Given how repetitive it is, I'm sure it's obvious why it was good to write a macro for this.

And that's literally it! But thanks to the power of relational programming we can do some really powerful stuff!

Using the relation

Suppose we want to just run a rule on the cells, we can do it with a very simple recursive function:

(defn dosteps [all numsteps rule]
  (if (zero? numsteps)
    (reverse all)
   (let [curr (first all)
         aftr (first (step curr rule))]
     (dosteps (cons aftr all) (dec numsteps) rule))))
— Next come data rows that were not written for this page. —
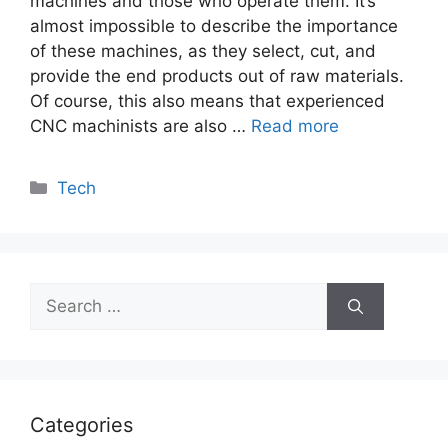
machines and those who operate them. It’s
almost impossible to describe the importance
of these machines, as they select, cut, and
provide the end products out of raw materials.
Of course, this also means that experienced
CNC machinists are also …
Read more
Categories
Tech
Search
for:
Categories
We can also run it backwards (i.e. find all or some possible prior states given the current state and some rule):

(l/run* [?q]
        (l/fresh [?0 ?1 ?2 ?3 ?4 ?5 ?6 ?7]
                (l/== ?q [?0 ?1 ?2 ?3 ?4 ?5 ?6 ?7]) ;define the output variable
                (stepo  ?q [1 1 1 1 1 1 1 1] (rulegen 229)))) ;relation
;Repl output:
([1 1 1 1 1 1 1 1]
 [0 1 0 1 0 1 0 1]
 [1 0 1 0 1 0 1 0]
 [0 0 0 0 0 0 0 0])

Finally, the coolest benefit to writing this as a relation. Suppose we have some states and we want to figure out what rule was used for this. Well, we just, write it like that. In this example I wanted a rule that given some arbitrary random state I wanted to give, becomes all 1s, then all 0s, and oscillates between those two from there on out.

(l/run* [?q]
        (l/fresh [?0 ?1 ?2 ?3 ?4 ?5 ?6 ?7] ;Create the output vector's terms
                (l/== ?q [?0 ?1 ?2 ?3 ?4 ?5 ?6 ?7]) ;Bind it to the output variable
                (stepo  [1 0 1 0 0 0 0 1] [1 1 1 1 1 1 1 1] ?q)   ;current random state, step1, potential rule
                (stepo  [1 1 1 1 1 1 1 1] [0 0 0 0 0 0 0 0] ?q)   ;step1, step2, potential rule
                (stepo  [0 0 0 0 0 0 0 0] [1 1 1 1 1 1 1 1] ?q))) ;step2, step3, potential rule

And when we run this we get ([0 1 1 1 1 1 1 1]) which is just rule 127!

Some interesting rules

110

Perhaps the most interesting of the ECA rules is rule 110. If you've spent any time in esoteric programming language circles, you will have surely come across rule 110. For me, implementing an ECA interpreter(?) was what finally made it click.